┌─ SUPPLIED ENTRIES
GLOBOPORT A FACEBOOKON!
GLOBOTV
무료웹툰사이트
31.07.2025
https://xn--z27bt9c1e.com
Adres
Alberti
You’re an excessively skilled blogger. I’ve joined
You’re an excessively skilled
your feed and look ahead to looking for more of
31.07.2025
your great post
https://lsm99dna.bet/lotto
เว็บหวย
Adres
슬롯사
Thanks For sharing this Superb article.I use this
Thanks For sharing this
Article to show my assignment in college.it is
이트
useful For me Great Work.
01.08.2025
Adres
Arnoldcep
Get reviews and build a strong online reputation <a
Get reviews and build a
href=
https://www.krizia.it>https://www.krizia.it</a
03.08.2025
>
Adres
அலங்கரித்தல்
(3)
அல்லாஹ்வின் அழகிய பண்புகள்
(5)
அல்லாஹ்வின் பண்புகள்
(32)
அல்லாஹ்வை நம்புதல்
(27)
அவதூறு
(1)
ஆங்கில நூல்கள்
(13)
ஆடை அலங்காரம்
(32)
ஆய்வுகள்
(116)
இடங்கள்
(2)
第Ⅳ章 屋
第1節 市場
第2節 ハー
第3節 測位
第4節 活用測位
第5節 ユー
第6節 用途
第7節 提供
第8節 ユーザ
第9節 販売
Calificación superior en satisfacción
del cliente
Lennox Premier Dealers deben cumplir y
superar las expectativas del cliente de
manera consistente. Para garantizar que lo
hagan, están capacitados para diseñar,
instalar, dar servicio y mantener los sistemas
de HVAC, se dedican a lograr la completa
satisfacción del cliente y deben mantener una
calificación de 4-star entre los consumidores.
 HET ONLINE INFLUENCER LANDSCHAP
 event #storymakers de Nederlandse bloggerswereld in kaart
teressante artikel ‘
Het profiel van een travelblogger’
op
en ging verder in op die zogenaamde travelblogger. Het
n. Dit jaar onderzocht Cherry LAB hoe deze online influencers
└─
** EXERCISE DETAILS **
Only the lines from the one bearing "en ging verder" through the end of the entries above belong in the answer, each one exactly as given.

** ANSWER SECTION **
en ging verder in op die zogenaamde travelblogger. Het
n. Dit jaar onderzocht Cherry LAB hoe deze online influencers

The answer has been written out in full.